Kami memang sedang berlibur sebagai teman, dan saya senang – senang saja menikmati liburan yang menyenangkan seperti ini. Tapi saya lupa mempersiapkan hati saya agar tak jatuh hati pada bos saya sendiri. Oke, saya memang lesbian tapi saya juga tak sembarang jatuh cinta. Sudah lima tahun lebih semenjak berpisah dengan kekasih saya yang terakhir. Dan saya tak menyangka bisa jatuh cinta pada Laila. Gila saja jatuh cinta dengan Laila. Kami bagai langit dan bumi. Dan tentu saja dia itu tak akan jatuh cinta dengan saya. Tapi apa mau dikata, sikapnya selama liburan ini benar – benar membuat saya terpesona. Dia begitu terbuka dan banyak tersenyum. Kami berjalan sambil saling mengenggamkan tangan menyusuri tepi pantai, mengoleskan sunblok dibadannya, mendengarnya tertawa ketika saya menceritakan lelucon, benar – benar liburan yang menyenangkan. Tapi tetap saja semua harus berakhir ketika kami harus kembali kerutinas biasanya. Kembali menjadi bodyguard dan memanggil Laila dengan sebutan Ibu.

Kantor yang sama, Laila yang sama. Ini hanya perasaan saya atau senyum itu masih sama seperti waktu liburan itu?
“Del, akhir – akhir ini saya menerima banyak surat penggemar yang aneh. Saya rasa ini orang yang sama. Nanti kamu minta suratnya ke Susi, saya khawatir ini pengemar yang gila.”
“Baik Bu.” Saya sudah akan melangkah keluar dari kantor Laila, tiba – tiba kata – katanya menghentikan langkah saya.

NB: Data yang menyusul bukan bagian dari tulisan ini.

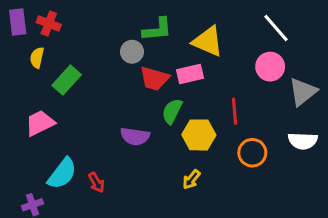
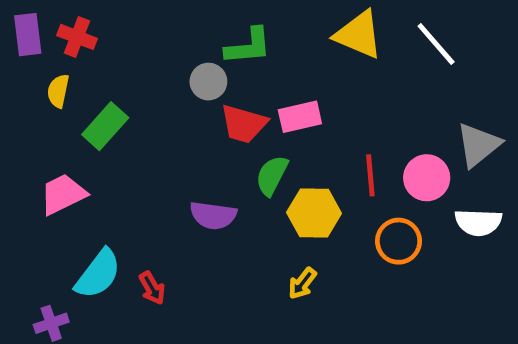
yellow triangle: (208, 41) -> (359, 35), moved
pink circle: (270, 67) -> (427, 178), moved

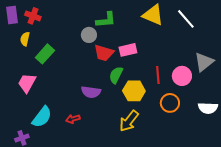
pink trapezoid: (63, 194) -> (27, 83), turned -35
white semicircle: (478, 222) -> (208, 108), moved
yellow arrow: (302, 283) -> (129, 121), size x1.6
red arrow: (152, 288) -> (73, 119), moved, turned 104

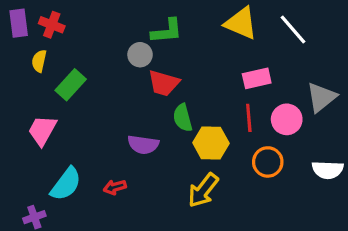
pink rectangle: (128, 50) -> (257, 78), moved
green semicircle: (116, 75) -> (183, 118), turned -42

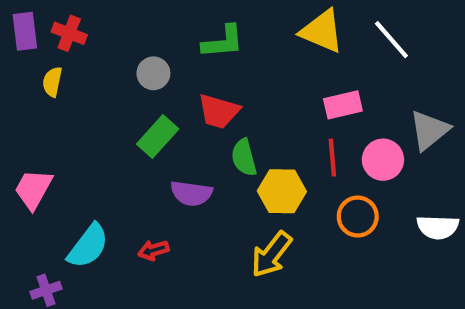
gray circle: (140, 55) -> (153, 73), moved
green rectangle: (71, 85) -> (158, 136), moved
pink trapezoid: (42, 130) -> (33, 189), moved

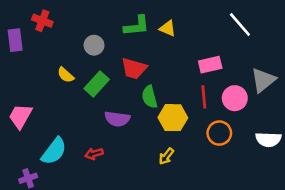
purple rectangle: (25, 31) -> (15, 40), moved
yellow triangle: (322, 31) -> (168, 28), moved, size x0.6
yellow semicircle: (52, 82) -> (66, 75), moved, turned -60
yellow arrow: (271, 254) -> (166, 156), size x0.6

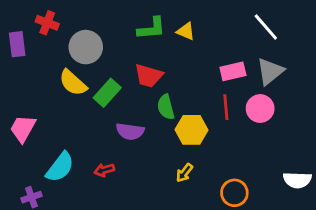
gray circle: (94, 45) -> (86, 47), moved, size x1.5
yellow semicircle: (66, 75) -> (73, 83), size x1.5
gray triangle: (263, 80) -> (270, 71), moved
orange circle: (219, 133) -> (234, 193), moved
white semicircle: (268, 139) -> (297, 180), moved

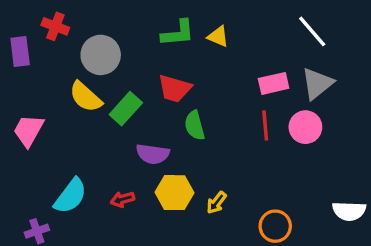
pink trapezoid: (23, 129) -> (28, 130), moved
yellow hexagon: (192, 130) -> (175, 193), moved

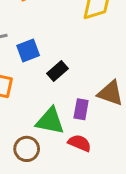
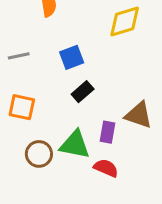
blue square: (28, 50) -> (72, 57), moved
brown circle: (27, 149) -> (39, 154), moved

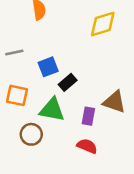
blue square: (72, 57) -> (48, 67), moved
green triangle: (75, 145) -> (52, 110), moved

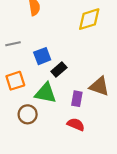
orange square: (17, 95) -> (15, 81), turned -30

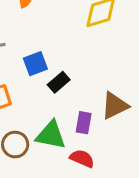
brown triangle: (99, 86) -> (115, 106), turned -45
green triangle: (46, 93) -> (51, 135), moved

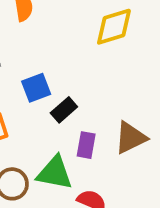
purple rectangle: (84, 123) -> (86, 145), moved

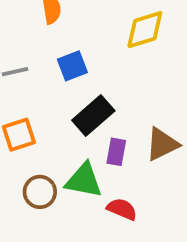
blue square: (36, 88) -> (72, 66), moved
black rectangle: (64, 110) -> (93, 116), size x1.5

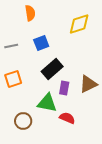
brown circle: (40, 192) -> (23, 121), moved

“Del, kita kan hanya berdua, jangan formal begitu. Laila, bukan Ibu. Oh ya, nanti tolong minta OB buat kan Kopi untuk saya ya”
“Eh....iya. Baik Laila”
"Terima kasih sayang." Setelah berkata begitu Laila kembali menekuni layar laptopnya dan saya langsung melangkah pergi dengan degup jantung yang berdetak kencang. Ya ampun, saya benar – benar jatuh cinta dan boleh kah saya berharap kalau Laila juga jatuh cinta pada seorang Della sang bodyguard? Dia menyebutkan sayang pada saya, tapi bisa jadi itu hanya ucapan sekedar tak lebih. Hati, tolong jangan buat saya gila seperti ini. Sudah saya bilang saya orang yang biasa – biasa saja, saya tak akan berani menyatakan cinta pada Laila apalagi berharap lebih. Sepertinya rasa ini harus saya nikmati sendiri. Haaahhhh........benar – benar tidak tahu harus berbuat apa.